I can and did say it. I’m in my late 40s so yeah I remember those ads (just). BT wasted a lot of time and resources. I knew a few people who worked for them, and would often call a senior engineer (I’d never met him) and quiz him about the finer technicalities of the phone network. They’re a dopey company who waste money and rip people off. Back before the internet and before LLU was a thing, they were a monopoly and a fat, lazy one.
I was somewhat jesting, but the Buzby cartoon characters, were fun.
The politics, of very big companies/organisations such as BT, can get quite tricky. Opinions, as to the best solutions, can vary a lot, e.g. along political lines, such as Nationalise vs Privatise vs Split into smaller companies/organisations vs other solutions.
According to public opinions (user reports), when I looked, a number of years ago. BT doesn't do too well, in the customer satisfaction department, for their broadband services.
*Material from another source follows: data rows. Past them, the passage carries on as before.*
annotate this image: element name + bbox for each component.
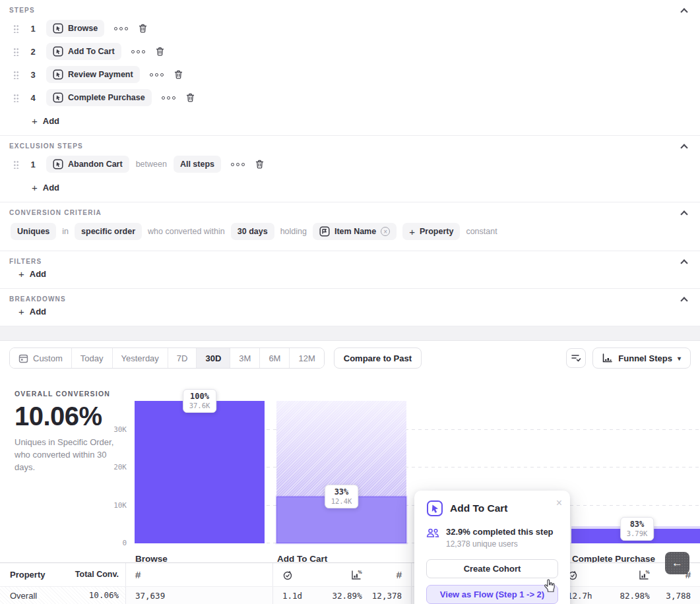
delete-step-icon[interactable] (174, 69, 183, 80)
date-range-30d-selected[interactable]: 30D (196, 348, 230, 368)
add-exclusion-button[interactable]: + Add (32, 183, 59, 193)
remove-property-icon[interactable]: × (381, 227, 390, 236)
view-as-flow-label: View as Flow (Step 1 -> 2) (440, 589, 544, 599)
filters-section-label: FILTERS (9, 258, 691, 265)
step4-count: 3,788 (666, 591, 691, 601)
step-number: 2 (28, 47, 38, 57)
more-options-icon[interactable] (150, 73, 164, 76)
drag-handle-icon[interactable] (13, 24, 19, 33)
date-range-label: 30D (205, 353, 221, 363)
drag-handle-icon[interactable] (13, 160, 19, 169)
view-as-flow-button[interactable]: View as Flow (Step 1 -> 2) (426, 585, 558, 604)
step-event-pill[interactable]: Review Payment (46, 66, 140, 83)
date-range-6m[interactable]: 6M (259, 348, 289, 368)
y-axis-tick: 20K (113, 463, 127, 471)
plus-icon: + (18, 269, 24, 279)
date-range-selector: Custom Today Yesterday 7D 30D 3M 6M 12M (9, 347, 325, 369)
scroll-back-button[interactable]: ← (665, 552, 689, 574)
view-selector-label: Funnel Steps (618, 353, 672, 363)
date-range-today[interactable]: Today (71, 348, 112, 368)
date-range-12m[interactable]: 12M (289, 348, 323, 368)
exclusion-event-pill[interactable]: Abandon Cart (46, 156, 129, 173)
popup-title: Add To Cart (450, 502, 550, 514)
close-icon[interactable]: × (556, 497, 562, 509)
more-options-icon[interactable] (162, 96, 175, 100)
date-range-label: 12M (298, 353, 315, 363)
step2-count: 12,378 (372, 591, 402, 601)
create-cohort-button[interactable]: Create Cohort (426, 559, 558, 578)
date-range-label: Today (80, 353, 104, 363)
date-range-label: 3M (239, 353, 251, 363)
funnel-bar-browse[interactable]: 100%37.6KBrowse (135, 375, 265, 543)
step1-header-group: # (125, 563, 272, 586)
breakdowns-section-label: BREAKDOWNS (9, 295, 691, 303)
add-filter-button[interactable]: + Add (18, 269, 46, 279)
caret-down-icon: ▾ (678, 355, 681, 362)
add-property-label: Property (420, 227, 453, 236)
conversion-window-pill[interactable]: 30 days (231, 223, 274, 240)
order-pill[interactable]: specific order (75, 223, 142, 240)
date-range-custom[interactable]: Custom (10, 348, 71, 368)
add-step-button[interactable]: + Add (32, 116, 59, 126)
converted-within-word: who converted within (148, 227, 225, 236)
more-options-icon[interactable] (114, 27, 128, 30)
add-breakdown-button[interactable]: + Add (18, 307, 46, 317)
conversion-rate-icon: % (351, 570, 362, 580)
in-word: in (62, 227, 69, 236)
step1-values: 37,639 (125, 587, 272, 604)
bar-rect[interactable] (135, 401, 265, 543)
drag-handle-icon[interactable] (13, 70, 19, 79)
delete-step-icon[interactable] (155, 46, 165, 57)
bar-count-label: 12.4K (331, 497, 352, 505)
date-range-3m[interactable]: 3M (230, 348, 259, 368)
users-icon (426, 528, 439, 538)
drag-handle-icon[interactable] (13, 93, 19, 102)
popup-stat-row: 32.9% completed this step 12,378 unique … (426, 527, 558, 549)
step-event-pill[interactable]: Add To Cart (46, 43, 121, 60)
table-row-overall[interactable]: Overall 10.06% 37,639 1.1d 32.89% 12,378… (0, 586, 700, 604)
counting-method-label: Uniques (17, 227, 49, 236)
funnel-bar-add-to-cart[interactable]: 33%12.4KAdd To Cart (276, 375, 406, 543)
step1-count: 37,639 (135, 591, 165, 601)
compare-to-past-label: Compare to Past (344, 353, 412, 363)
row-label: Overall (10, 591, 70, 601)
holding-property-pill[interactable]: Item Name × (313, 223, 397, 240)
funnel-chart: OVERALL CONVERSION 10.06% Uniques in Spe… (0, 375, 700, 571)
compare-to-past-button[interactable]: Compare to Past (334, 347, 422, 369)
between-word: between (136, 160, 167, 169)
chart-options-button[interactable] (566, 348, 586, 368)
add-breakdown-label: Add (30, 307, 46, 317)
step4-rate: 82.98% (620, 591, 650, 601)
more-options-icon[interactable] (131, 50, 145, 53)
step-event-pill[interactable]: Browse (46, 20, 104, 37)
delete-step-icon[interactable] (185, 92, 195, 103)
step-label: Complete Purchase (68, 93, 145, 102)
step-row-browse: 1 Browse (13, 20, 691, 37)
step-event-pill[interactable]: Complete Purchase (46, 89, 152, 106)
view-selector-button[interactable]: Funnel Steps ▾ (592, 347, 691, 369)
drag-handle-icon[interactable] (13, 47, 19, 56)
add-step-label: Add (43, 116, 59, 126)
more-options-icon[interactable] (231, 163, 245, 166)
exclusion-scope-pill[interactable]: All steps (174, 156, 221, 173)
bar-value-tooltip: 33%12.4K (325, 485, 359, 508)
click-event-icon (53, 23, 63, 34)
add-property-pill[interactable]: + Property (402, 223, 460, 240)
delete-exclusion-icon[interactable] (255, 159, 265, 169)
order-label: specific order (81, 227, 135, 236)
list-check-icon (571, 353, 581, 363)
section-divider-band (0, 326, 700, 341)
click-event-icon (53, 159, 63, 169)
date-range-7d[interactable]: 7D (168, 348, 197, 368)
hand-cursor-icon (542, 578, 557, 594)
date-range-yesterday[interactable]: Yesterday (112, 348, 168, 368)
count-icon: # (397, 569, 402, 580)
counting-method-pill[interactable]: Uniques (11, 223, 56, 240)
step-label: Browse (68, 24, 98, 33)
funnel-bar-complete-purchase[interactable]: 83%3.79KComplete Purchase (571, 375, 700, 543)
time-to-convert-icon (282, 570, 293, 580)
plus-icon: + (409, 227, 415, 237)
delete-step-icon[interactable] (138, 23, 148, 34)
bar-percent-label: 33% (331, 487, 352, 497)
date-range-label: 6M (269, 353, 280, 363)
Even if a person goes back in a time-machine, and at the time and date they go back, they are given full authority, to decide how BT and the UKs phone/internet infrastructure, is to be done. The best course of action(s), are not necessarily obvious. Some people may think (opinions), that they could do a marvelous job of restructuring the situation.
But I suspect, in practice. It is a massive minefield of a task, to handle such a complicated task. Various technologies available at different price points, depending on the year. Huge amounts of per-existing infrastructure. A massive customer base, who will potentially complain, if at any time during the upgrade processes, things don't go to plan.
Then there also is money availability, and what actions or not, the various competitors do or don't do.
On top of that, BT have to cope with various changes of Government / Prime ministers, who may change the rules, regulations, laws, money allocations, and even the requirements, at the drop of a hat.
I bet in practice, it is a very difficult job, running BT, and if you don't get it quite right, the man at the top, could get replaced (sacked) by the board of directors (or government, if nationalised), or shareholders.
It is just so easy to sit on a couch, and criticise various big entities, without really understanding all the intricacies going on.